Latin America - RIO DE JANEIRO, Brazil (02 July 2012)_A movement aiming to preserve the earth’s last roadless areas hopes their new set of online maps will inspire policy makers to avoid building highways through places of high biodiversity, and find less destructive ways to connect isolated communities.
The interactive online maps, developed by the European Environmental Agency, Google, the Society for Conservation Biologists, and a member of the European Parliament – and launched at the Rio +20 summit in Brazil – highlights parts of the world not yet penetrated by man-made thoroughfares.
“It’s for the policy makers now to move ahead and use these interactive maps, make them tools for the protection of both biodiversity and the property rights of indigenous people – and make ‘no roads’ a road to the green economy,” said MEP Kriton Arsenis, the European Parliament’s Special Rapporteur on Forests and coordinator of the ‘roadless-ness’ campaign.
“Conservation biologists have found that where new roads are developed, we lose forests and biodiversity,” he said.
“So the idea was that if we could know more about the existing roadless areas, then we can start providing tools for their protection.”
Speaking on the sidelines of Forests: The 8th Roundtable at Rio +20, organized by the Centre for International Forestry Research (CIFOR), Arsenis says the effect of roads can be devastating.
“Once you have a road, anyone can take a bulldozer and open another road, creating a spider web effect,” he said.
“The initial road gives access not only to the specific part of the forest that was the original intention, but all the area around it, and just continues to expand.”
Research by the Centre for International Forestry Research (CIFOR) has shown that paved highways in the Amazon are having an extensive impact on forest ecosystems and social development.
In many cases, they have fragmented habitats, leading to wildlife mortality and loss of species; degraded streams and water quality; and caused and social conflicts over land and natural resources.
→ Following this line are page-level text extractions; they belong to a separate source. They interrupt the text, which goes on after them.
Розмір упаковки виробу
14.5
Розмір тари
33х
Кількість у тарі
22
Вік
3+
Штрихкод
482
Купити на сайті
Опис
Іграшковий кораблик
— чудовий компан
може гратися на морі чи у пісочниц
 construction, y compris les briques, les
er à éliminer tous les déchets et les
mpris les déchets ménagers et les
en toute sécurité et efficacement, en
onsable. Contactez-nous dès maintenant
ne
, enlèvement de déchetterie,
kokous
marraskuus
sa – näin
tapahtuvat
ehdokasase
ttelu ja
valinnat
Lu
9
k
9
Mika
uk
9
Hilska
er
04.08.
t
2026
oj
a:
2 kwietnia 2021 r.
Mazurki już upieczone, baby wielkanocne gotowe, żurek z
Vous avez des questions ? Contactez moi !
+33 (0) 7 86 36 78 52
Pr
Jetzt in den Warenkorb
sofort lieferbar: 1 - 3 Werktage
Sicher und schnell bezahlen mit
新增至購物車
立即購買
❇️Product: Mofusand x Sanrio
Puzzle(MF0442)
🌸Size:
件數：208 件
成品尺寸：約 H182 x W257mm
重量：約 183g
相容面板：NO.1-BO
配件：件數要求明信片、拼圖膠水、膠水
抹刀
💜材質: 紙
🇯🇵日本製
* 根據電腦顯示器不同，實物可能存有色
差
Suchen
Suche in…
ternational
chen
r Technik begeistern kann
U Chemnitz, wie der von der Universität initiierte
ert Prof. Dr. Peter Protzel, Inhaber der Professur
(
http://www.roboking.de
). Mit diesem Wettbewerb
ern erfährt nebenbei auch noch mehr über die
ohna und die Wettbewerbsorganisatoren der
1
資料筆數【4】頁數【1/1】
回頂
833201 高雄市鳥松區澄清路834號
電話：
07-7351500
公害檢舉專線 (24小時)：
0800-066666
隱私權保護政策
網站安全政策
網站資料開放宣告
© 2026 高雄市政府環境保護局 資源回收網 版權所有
In the Brazilian state of Acre, the CIFOR study demonstrated that deforestation levels increase near paved roads, and drop off only after a radius of 45 kilometres either side.
As forests become fragmented, Arsenis said, patrolling and managing them becomes more difficult and expensive.
He says the push for roadless-ness is not about cutting people off from the world, but finding other ways to link them – especially those who live in areas important for biodiversity.
“Go for public infrastructure – which is by the way less harmful for the climate also – go for railways, use the river and sea routes that are available,” he said, adding that would not only protect the forest, but indigenous rights as well.
“It’s often the case that these roads are built without the permission of those that have the property rights which are the indigenous people in this forest,” he said.
“No one could say no if an indigenous community wants a road in this area – but we also have to respect the rights of indigenous communities that do not want roads, for example those in the [Isiboro-Secure Indigenous Territory and National Park (Tipnis) in the] Bolivian Amazon.”
In 2011 Bolivian President Evo Morales abandoned controversial plans to build a highway through the Tipnis reserve, after intense opposition to the project by indigenous campaigners from the region who feared an influx of illegal loggers, oil and gas companies, and coca growers.
The Tanzanian Government last year backed down from plans to build a tarmac road through the Serengeti National Park after studies showed it could seriously affect wildebeest and zebra migration patterns – although there are concerns work to upgrade the existing dirt track is still continuing.
And construction continues apace on the Transoceanic Highway from Brazil to Peru, 6000 kilometers of asphalt that will eventually cut through the Amazon to connect ports with Brazil with ones in Peru.
Arsenis hopes the new online maps will help to build momentum behind the idea of roadless-ness – and convince policy makers to look at other options.
“Once we had the excuse that we didn’t know where these areas were…Now we do know, we have no excuse”.